The NEJM study offers one thoughtful, evidenced-based answer to a question that has lingered like subtext since last September: How many people in Puerto Rico died as the result of Hurricane Maria? Researchers then compared the post-Maria death rate to that of the previous year and found that the mortality rate was 14.3 deaths per 1,000 residents from September 20 through December 31, 2017, a 62 percent increase compared with 2016, or 4,645 "excess deaths". The post-hurricane deaths within these households were compared with the mortality rate of the same period of time in 2016.
Researchers at the Harvard T.H. Chan School of Public Health, however, surveyed more than 3,000 households on the battered island.
If a member of the family was reported lacking however not recognized to be deceased, researchers counted them as alive.

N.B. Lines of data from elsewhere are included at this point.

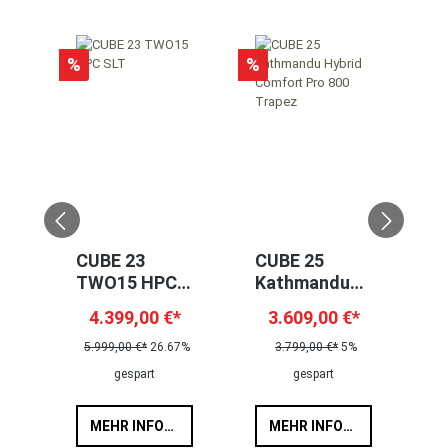
%
%
%
CUBE 23
CUBE 25
C
TWO15 HPC
Kathmandu
R
SLT
Hybrid
H
*
4.399,00 €*
3.609,00 €*
Comfort Pro
8
800 Trapez
9%
5.999,00 €*
26.67%
3.799,00 €*
5%
3
gespart
gespart
MEHR INFORMATIONEN
MEHR INFORMATIONEN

Cobra in October 2017 received a 120-day, $200 million contract to begin emergency work in Puerto Rico to help restore power following Hurricane Maria.

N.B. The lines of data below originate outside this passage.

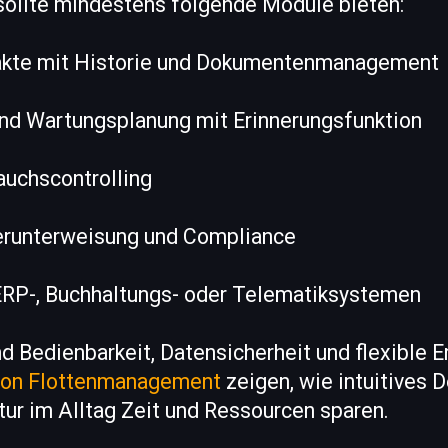
sollte mindestens folgende Module bieten:
gakte mit Historie und Dokumentenmanagement
und Wartungsplanung mit Erinnerungsfunktion
auchscontrolling
erunterweisung und Compliance
 ERP-, Buchhaltungs- oder Telematiksystemen
d Bedienbarkeit, Datensicherheit und flexible E
ion Flottenmanagement
zeigen, wie intuitives 
ur im Alltag Zeit und Ressourcen sparen.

The official death toll in Puerto Rico related to Hurricane Maria has always been a controversial topic.
The study found that the delay or interruption of medical care in the months after the hurricane was the No. 1 cause of death.
Some in St. Maarten too wondered openly whether the low casualty count from Hurricane Irma two weeks earlier hadn't been rather unrealistic. It captures the number of deaths the medical examiner attributed directly to the storm - the high water and howling winds in the worst natural disaster on record for the US territory.
Gathering data on Puerto Rico's death counts has been a contentious and hard task.
Now, as residents along the Atlantic are gearing up for another season that the National Oceanic and Atmospheric Administration predicted last week to most likely be near-normal or above-normal, the Puerto Rican government says it's better prepared to confront upcoming storms.
The researchers said the number was conservative and that the death toll likely exceeded 5,000.
Both key services were only gradually restored and some parts of the island still don't have electricity months later.
HARRIS: She says it complements the official method, which usually relies on medical examiners who view bodies and determine the cause of death.
Such mortality would far outstrip the 1,833 who died in Hurricane Katrina in 2005, belying President Donald Trump's boasts about the low death toll of the storm that occurred on his watch. Once again, thousands of people lost their lives because of it.
The research was published online in the New England Journal of Medicine. A proper and timely count of deaths should make it easier to get aid to survivors - and perhaps prevent secondary deaths owing to a lack of doctors, hospitals and medicines.